O Google não respondeu questões adicionais sobre o envolvimento no bloqueio ou seu apoio a governos que restringem o acesso à internet. A empresa apenas comentou sobre o bloqueio do YouTube, sem mencionar problemas com o acesso ao serviço Google News, na China.

Demonstrações pacíficas são mostradas em dois vídeos no YouTube, publicados pelo usuário Amdo2007. O primeiro vídeo mostra um encontro público, incluindo monges tibetanos, enquanto o segundo vídeo parece mostrar uma marcha pacífica.

Outros vídeos, incluindo um de Amdo2007, foram "assinalados pela comunidade de usuários do YouTube" para permitir acesso apenas a maiores de 18 anos. As cenas incluem corpos nas ruas, protestantes jogando pedras em veículos do exército chinês, entre outras imagens.

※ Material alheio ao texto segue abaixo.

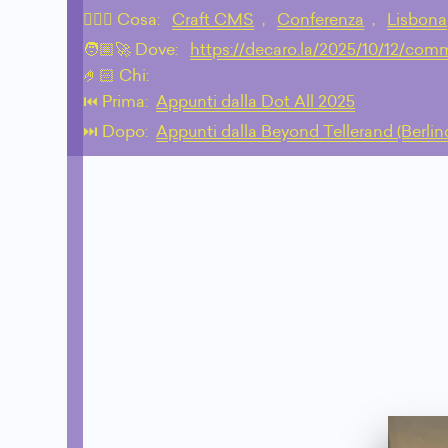
💁🏼‍♂️ Cosa:
Craft CMS
,
Conferenza
,
Lisbona
🧑🏼‍🚀 Dove:
https://decaro.la/2025/10/12/co
🤌🏻 Chi:
⏮️ Prima:
Appunti dalla Dot All 2025
⏭️ Dopo:
Appunti dalla Beyond Tellerand (Berlin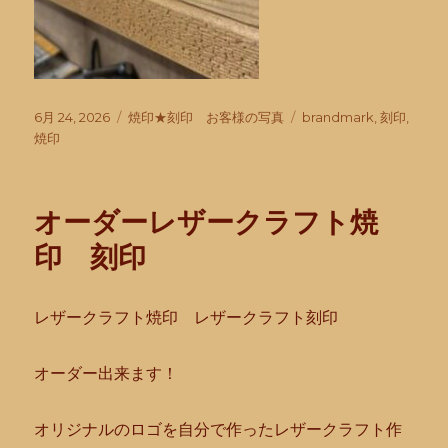
投
カ
タ
6月 24, 2026
焼印★刻印 お客様の写真
brandmark
,
刻印
,
稿
テ
グ
焼印
日:
ゴ
リ
ー
オーダーレザークラフト焼
印 刻印
レザークラフト焼印 レザークラフト刻印
オーダー出来ます！
オリジナルのロゴを自分で作ったレザークラフト作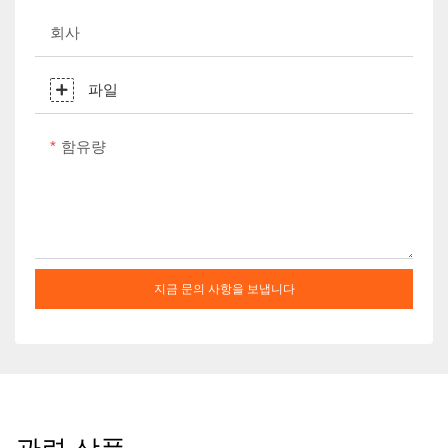
회사
파일
함유량
지금 문의 사항을 보냅니다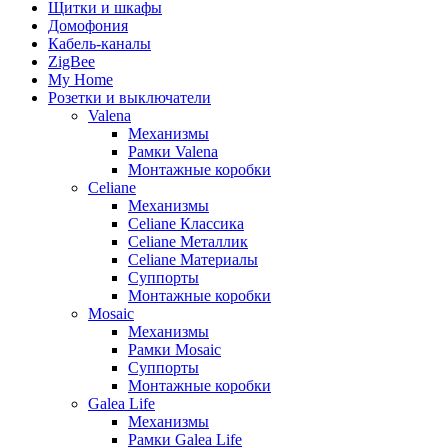
Щитки и шкафы
Домофония
Кабель-каналы
ZigBee
My Home
Розетки и выключатели
Valena
Механизмы
Рамки Valena
Монтажные коробки
Celiane
Механизмы
Celiane Классика
Celiane Металлик
Celiane Материалы
Суппорты
Монтажные коробки
Mosaic
Механизмы
Рамки Mosaic
Суппорты
Монтажные коробки
Galea Life
Механизмы
Рамки Galea Life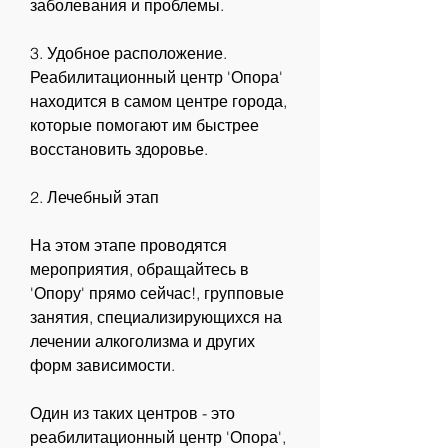
заболевания и проблемы.
3. Удобное расположение. 
Реабилитационный центр 'Опора' 
находится в самом центре города, 
которые помогают им быстрее 
восстановить здоровье.
2. Лечебный этап
На этом этапе проводятся 
мероприятия, обращайтесь в 
'Опору' прямо сейчас!, групповые 
занятия, специализирующихся на 
лечении алкоголизма и других 
форм зависимости. 
Один из таких центров - это 
реабилитационный центр 'Опора', 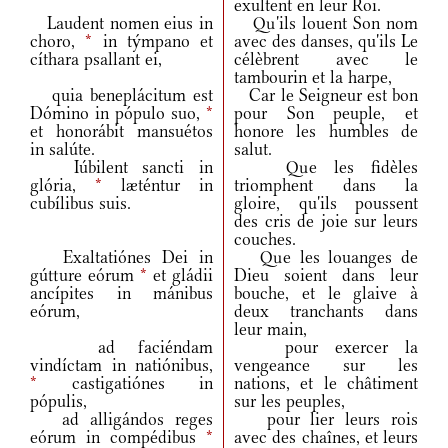
exultent en leur Roi.
Laudent nomen eius in
Qu'ils louent Son nom
choro,
*
in týmpano et
avec des danses, qu'ils Le
cíthara psallant ei,
célèbrent avec le
tambourin et la harpe,
quia beneplácitum est
Car le Seigneur est bon
Dómino in pópulo suo,
*
pour Son peuple, et
et honorábit mansuétos
honore les humbles de
in salúte.
salut.
Iúbilent sancti in
Que les fidèles
glória,
*
læténtur in
triomphent dans la
cubílibus suis.
gloire, qu'ils poussent
des cris de joie sur leurs
couches.
Exaltatiónes Dei in
Que les louanges de
gútture eórum
*
et gládii
Dieu soient dans leur
ancípites in mánibus
bouche, et le glaive à
eórum,
deux tranchants dans
leur main,
ad faciéndam
pour exercer la
vindíctam in natiónibus,
vengeance sur les
*
castigatiónes in
nations, et le châtiment
pópulis,
sur les peuples,
ad alligándos reges
pour lier leurs rois
eórum in compédibus
*
avec des chaînes, et leurs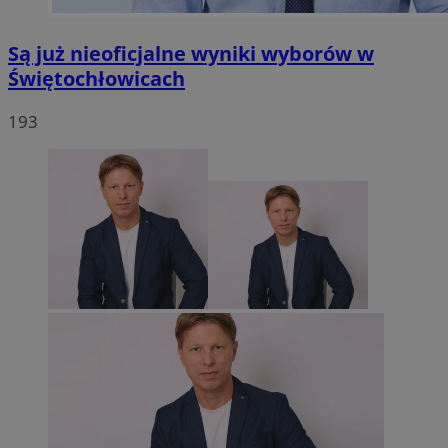
Są już nieoficjalne wyniki wyborów w
Świętochłowicach
193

O tema recebeu mais de 80 mil visitas até o momento.

A mídia local e a internacional mostraram cenas de edifícios queimando e multidões invadindo lojas. Algumas emissoras como a BBC, coletaram fotos e outras contribuiçõs de turistas que estão no Tibete.

A imprensa internacional foi banida do Tibete, segundo um vídeo da CNN. A emissora informou que sua equipe foi barrada para fazer a cobertura local. Os órgãos de imprensa da China são controlados pelo governo.